Dino-Era Crater Probed for Clues to Mass Extinction

Robert S. Boyd
The Record (Bergen County, New Jersey)
January 23, 2002

Scientists have begun drilling a mile-deep hole into a huge underground crater that was left by a mountain-sized asteroid or comet that slammed into Earth 65 million years ago. According to a widely accepted theory, the cataclysmic event wiped out the dinosaurs.

This month, the scientists reached the uppermost layer of broken rocks buried beneath Mexico's Yucatán Peninsula that were smashed, twisted, and hurled about by the tremendous force of the collision.

The researchers hope to learn exactly what the space invader did when it penetrated Earth's crust in a fiery ball of unimaginable violence. The goal is to better understand how the impact devastated the global environment, clearing the way for the rise of mammals, including humans.

"Since we can't go back 65 million years in a time machine, drilling down to the 65-million-year level is the best we can do," said James Powell, the executive director of the National Physical Science Consortium at the University of Southern California in Los Angeles.

Time of Transition

The ancient catastrophe marked "the transition between the Age of Reptiles and the Age of Mammals," said David Kring, a planetary scientist at the University of Arizona in Tucson and a leader of the drilling team from Mexico and the United States.

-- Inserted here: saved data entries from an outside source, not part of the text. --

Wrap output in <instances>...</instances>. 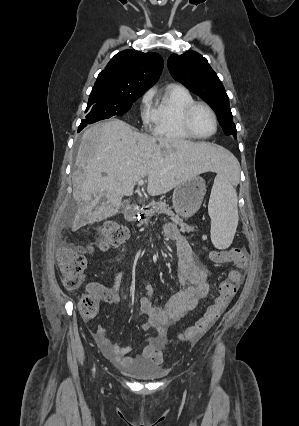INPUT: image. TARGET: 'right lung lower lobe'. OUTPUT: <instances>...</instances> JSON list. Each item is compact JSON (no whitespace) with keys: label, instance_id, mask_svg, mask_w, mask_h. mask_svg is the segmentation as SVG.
Masks as SVG:
<instances>
[{"label":"right lung lower lobe","instance_id":"1","mask_svg":"<svg viewBox=\"0 0 299 426\" xmlns=\"http://www.w3.org/2000/svg\"><path fill=\"white\" fill-rule=\"evenodd\" d=\"M83 128H84V127H80V126H79V130H78V131L82 130Z\"/></svg>","mask_w":299,"mask_h":426}]
</instances>
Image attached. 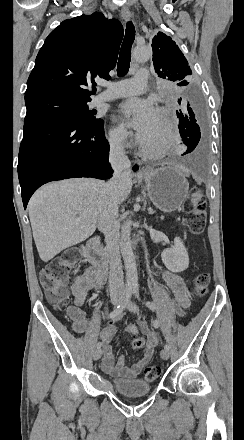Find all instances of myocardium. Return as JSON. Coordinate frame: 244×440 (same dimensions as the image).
Instances as JSON below:
<instances>
[{"label":"myocardium","mask_w":244,"mask_h":440,"mask_svg":"<svg viewBox=\"0 0 244 440\" xmlns=\"http://www.w3.org/2000/svg\"><path fill=\"white\" fill-rule=\"evenodd\" d=\"M156 113H160V114L164 115L165 121H166V124H167V128H168L170 126L171 118H172L171 112L169 110H167L166 108L159 107V108H157ZM163 138H164V136L162 138H160L159 140H157V141H144V142H142V145H153L156 142L162 141ZM164 154H165L164 152H161L158 155H156V157L157 158H161V157L164 156Z\"/></svg>","instance_id":"1"}]
</instances>
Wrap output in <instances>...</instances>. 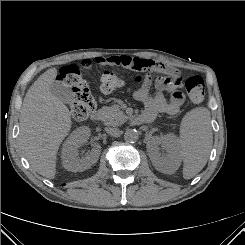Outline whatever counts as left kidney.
Returning <instances> with one entry per match:
<instances>
[{
	"mask_svg": "<svg viewBox=\"0 0 245 245\" xmlns=\"http://www.w3.org/2000/svg\"><path fill=\"white\" fill-rule=\"evenodd\" d=\"M160 146L165 152L160 151ZM147 152L153 166L160 172L173 173L180 166V144L174 134L151 137L147 142Z\"/></svg>",
	"mask_w": 245,
	"mask_h": 245,
	"instance_id": "left-kidney-1",
	"label": "left kidney"
}]
</instances>
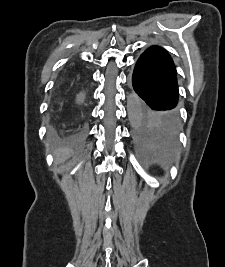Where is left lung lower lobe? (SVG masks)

"Mammals were able to develop because the impact caused a complete change in the biological landscape of Earth," he added. "Then evolution took advantage of the change."

The smashed rubble, technically known as breccia, was found 2,800 feet (853 meters) below ground, about 25 miles (40 kilometers) southwest of the Yucatán city of Merida. The crater is called Chicxulub (pronounced cheek-shoo-loob) for the village located over its center.

Kring, a principal investigator in the Chicxulub Scientific Drilling Project, said the drilling would bring up rocky cores about as thick as a baseball bat that would reveal the complete history of the ancient disaster.

"For the first time, we will be able to see the entire geology of the structure, all the way down to the bedrock of the continental crust," he said.

Between the breccia and the bedrock, researchers expect to find a thick stony sheet that was melted by the intense heat of the long-ago crash. The volume of the molten material could have been as much as 24,000 cubic miles (100,000 cubic kilometers), enough to fill Hudson's Bay or the Gulf of California with lava.